### EXERCISE AIM:
Once the pictures are set aside, copy the data below exactly as it stands.

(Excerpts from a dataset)

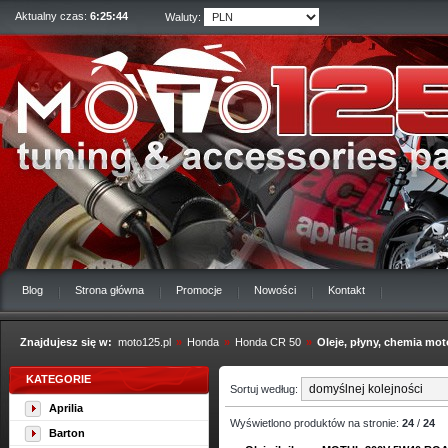
Aktualny czas:
6:25:45
Waluty:
Blog
Strona główna
Promocje
Nowości
Kontakt
Znajdujesz się w:
moto125.pl
»
Honda
»
Honda CR 50
»
Oleje, płyny, chemia mo
KATEGORIE
Sortuj według:
Aprilia
Wyświetlono produktów na stronie:
24
/
24
Barton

### SOLUTION:
Aktualny czas:
6:25:45
Waluty:
Blog
Strona główna
Promocje
Nowości
Kontakt
Znajdujesz się w:
moto125.pl
»
Honda
»
Honda CR 50
»
Oleje, płyny, chemia mo
KATEGORIE
Sortuj według:
Aprilia
Wyświetlono produktów na stronie:
24
/
24
Barton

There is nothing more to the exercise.